1. Anammox Overview
Anaerobic ammonium oxidation (Anammox) is a sustainable and efficient process for treating ammonium from wastewater. In the anammox process, ammonium (NH₄⁺) is directly oxidized to dinitrogen (N₂) gas using nitrite (NO₂⁻) as the electron acceptor. By bypassing conventional nitrification–denitrification, anammox reactors reduce aeration demands and sludge production, offering up to 60 % lower operational costs compared with traditional systems.
Our laboratory has been exploring the diversity and physiology of novel anammox microorganisms and their metabolic pathways for niche-specific applications. By isolating new strains and characterizing alternative reaction routes, we aim both to elucidate anammox ecology and to translate these insights into next-generation biotechnologies.

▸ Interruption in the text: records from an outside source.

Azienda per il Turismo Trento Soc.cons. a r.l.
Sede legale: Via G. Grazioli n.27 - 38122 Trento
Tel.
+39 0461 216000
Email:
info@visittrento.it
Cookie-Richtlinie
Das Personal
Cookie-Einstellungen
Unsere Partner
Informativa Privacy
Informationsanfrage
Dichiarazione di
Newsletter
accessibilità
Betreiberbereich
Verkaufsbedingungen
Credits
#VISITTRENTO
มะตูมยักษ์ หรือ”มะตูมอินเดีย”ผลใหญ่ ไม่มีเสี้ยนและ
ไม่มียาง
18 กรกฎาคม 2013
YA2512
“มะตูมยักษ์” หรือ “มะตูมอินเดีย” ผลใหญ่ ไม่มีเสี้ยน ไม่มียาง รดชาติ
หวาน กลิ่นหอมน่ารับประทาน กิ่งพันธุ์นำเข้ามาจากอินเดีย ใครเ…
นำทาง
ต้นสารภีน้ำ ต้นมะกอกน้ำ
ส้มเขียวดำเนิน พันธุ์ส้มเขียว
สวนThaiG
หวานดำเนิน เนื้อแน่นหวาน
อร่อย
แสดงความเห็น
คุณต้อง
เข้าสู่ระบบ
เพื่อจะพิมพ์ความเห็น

- 100 % decrease in external carbon-source demand
- ≈60 % reduction in oxygen (aeration) demand (60 % less energy)
- 75 % reduction in biosolids production
- Little to no N₂O (greenhouse-gas) emissions
2. Electro-Anammox: Extracellular Electron Transfer
Recently, our research group discovered that marine and freshwater species of anammox bacteria are electroactive and can oxidize ammonium under strictly anaerobic conditions by transferring electrons to an electrode via an extracellular electron-transfer (EET) process. We have termed this novel pathway “Electro-anammox”.
Unlike conventional anammox, Electro-anammox does not accumulate nitrite or nitrate and does not produce the greenhouse gas N₂O. Also, the energy released from ammonium oxidation can be captured in the form of energy-rich hydrogen gas (H₂) at the cathode.

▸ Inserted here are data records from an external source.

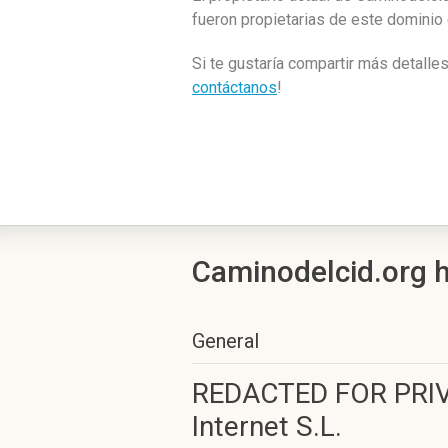
fueron propietarias de este dominio
Si te gustaría compartir más detalle
contáctanos
!
Caminodelcid.org h
General
REDACTED FOR PRIVA
Internet S.L.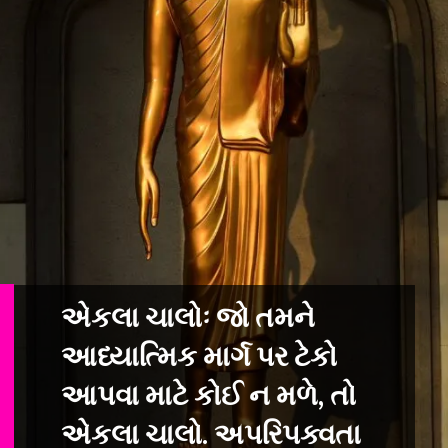
એકલા ચાલોઃ જો તમને
આધ્યાત્મિક માર્ગ પર ટેકો
આપવા માટે કોઈ ન મળે, તો
એકલ
ા ચાલો. અપરિપક્વતા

- First demonstration of extracellular electron transfer in anammox bacteria
- Electron transfer across three membranes—from the anammoxosome to the electrode
- Multi-heme c-type cytochromes mediate extracellular respiration
- No external aeration or nitrite supplementation required
- Electric current or H₂ production in microbial electrolysis cells
In the News
3. Marine Anammox
Over 50% of the world’s population resides within 60 km of the coast, and seawater can be directly utilized for non-potable uses such as toilet flushing (30% of the total domestic water demand) to reduce the demand on freshwater resources and energy intensive processes such as desalination. However, conventional treatment systems struggle with such high salinity. Specifically, the salt load in wastewater from seawater toilet flushing suppresses the nitrogen-removing bacteria used in standard processes.
To address this challenge, we cultivated native Red Sea microbes and enriched a novel marine anammox bacterium from the Red Sea, Candidatus Scalindua erythraensis. This organism efficiently removes nitrogen across an wide range of salinities, ammonium concentrations, and temperatures.
Building on this discovery, we developed a novel single-stage granular partial nitritation-anammox system for the treatment of nitrogen in domestic wastewater. It is a novel system for removing nitrogen under high-salinity conditions, and across a wide range of ammonium levels and temperatures.